Irak Kürtleri ile iyi ilişkiler kurma vizyonuna merhum Turgut Özal sahipti. Ancak yönettiği devletin bürokrasisi için Özal fazla çevik, stratejik ve liberaldi. Özal, Irak Kürtlerini bölgesel bir müttefik olarak benimsemenin Türkiye'nin lehine olduğunu düşünürken devlet kademesinde yalnızdı. Dönemin Kemalistleri sadece devlet kademesinde değil, kamuoyunda da bu fikri linç ediyordu. Uğur Mumcu'dan, Emin Çölaşan'a dönemin birçok etkili yazarı Türkiye'de Irak Kürtlerine karşı sebepsiz bir nefret ve endişe körüklüyordu.
Sağduyu ise geç olsa da güç olmadan hâkim oldu.
AK Parti iktidara geldiğinde, bu arkaik bakışa artık yer yoktu. Türkiye ile Irak Bölgesel Kürdistan Yönetimi arasında siyasi, ekonomik, güvenlik ekseninde önemli bir ittifakın çimentosu atılıyordu.
Bu ittifakı herkes hoş karşılamadı.
Örneğin, Obama yönetimi Türkiye'nin Barzani hükûmeti ile yaptığı enerji anlaşmasından ne kadar gayrimemnun olduğunu saklamadı. Türkiye ve Irak Kürtleri açısından epey kârlı olan bu anlaşma, ABD'nin işine gelmemişti.
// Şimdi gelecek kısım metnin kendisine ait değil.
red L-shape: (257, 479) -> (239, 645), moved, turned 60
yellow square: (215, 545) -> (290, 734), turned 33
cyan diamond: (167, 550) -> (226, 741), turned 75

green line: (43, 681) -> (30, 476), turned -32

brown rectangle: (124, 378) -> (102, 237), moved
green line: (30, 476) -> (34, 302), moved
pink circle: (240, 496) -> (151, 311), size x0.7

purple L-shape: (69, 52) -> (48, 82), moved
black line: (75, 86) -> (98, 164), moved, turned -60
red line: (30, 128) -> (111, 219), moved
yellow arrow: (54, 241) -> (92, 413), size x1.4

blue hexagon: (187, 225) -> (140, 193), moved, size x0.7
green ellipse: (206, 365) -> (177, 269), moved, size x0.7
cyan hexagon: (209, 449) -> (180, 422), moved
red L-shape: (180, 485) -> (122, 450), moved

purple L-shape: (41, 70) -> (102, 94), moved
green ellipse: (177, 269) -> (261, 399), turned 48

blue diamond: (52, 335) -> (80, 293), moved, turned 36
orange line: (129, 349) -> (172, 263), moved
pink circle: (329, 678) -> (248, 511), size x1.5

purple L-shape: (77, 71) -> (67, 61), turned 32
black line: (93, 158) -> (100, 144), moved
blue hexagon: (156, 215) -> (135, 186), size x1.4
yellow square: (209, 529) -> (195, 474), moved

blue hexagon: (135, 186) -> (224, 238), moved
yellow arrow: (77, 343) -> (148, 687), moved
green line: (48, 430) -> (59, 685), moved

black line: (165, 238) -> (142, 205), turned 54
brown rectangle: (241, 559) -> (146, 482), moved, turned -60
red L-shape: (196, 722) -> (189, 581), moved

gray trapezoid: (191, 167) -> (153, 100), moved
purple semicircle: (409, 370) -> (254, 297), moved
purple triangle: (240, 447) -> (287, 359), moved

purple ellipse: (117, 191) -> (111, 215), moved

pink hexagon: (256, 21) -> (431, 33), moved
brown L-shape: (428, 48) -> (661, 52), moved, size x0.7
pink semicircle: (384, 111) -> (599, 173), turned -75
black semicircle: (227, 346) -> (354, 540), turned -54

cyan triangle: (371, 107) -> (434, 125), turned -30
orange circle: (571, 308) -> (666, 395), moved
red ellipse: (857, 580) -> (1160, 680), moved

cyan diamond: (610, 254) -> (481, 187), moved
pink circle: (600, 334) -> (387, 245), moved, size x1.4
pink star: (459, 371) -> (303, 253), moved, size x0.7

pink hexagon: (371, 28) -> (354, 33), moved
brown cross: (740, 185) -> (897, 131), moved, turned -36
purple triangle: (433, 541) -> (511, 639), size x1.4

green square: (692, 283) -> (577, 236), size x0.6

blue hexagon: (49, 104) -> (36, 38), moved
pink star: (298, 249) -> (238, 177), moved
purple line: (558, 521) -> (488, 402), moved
Veya İran… Türkiye ile Barzani hükûmeti arasındaki ittifak hem İran'ı, hem de kuklası Bağdat hükûmetini son derece rahatsız etti. Bu ittifakı itibarsızlaştırmak için elinden geleni yapan İran, taşeronları üzerinden Barzani'yi devirmeye bile çalıştı.
Ve elbette PKK… Barzani iktidarından en az Türkiye devletinden ettiği kadar nefret eden PKK, bu işten hiç hoşlanmadı. Bölgesel iki düşmanının dostluğu PKK için kötü haber demekti.
Tablo ortada iken, insan sormadan edemiyor:
Türkiye-Irak Bölgesel Kürdistan Yönetimi ittifakından kimler rahatsız?
Türk milliyetçileri mi? Yoksa Türkiye'nin millî menfaatlerini tehlike görenler mi?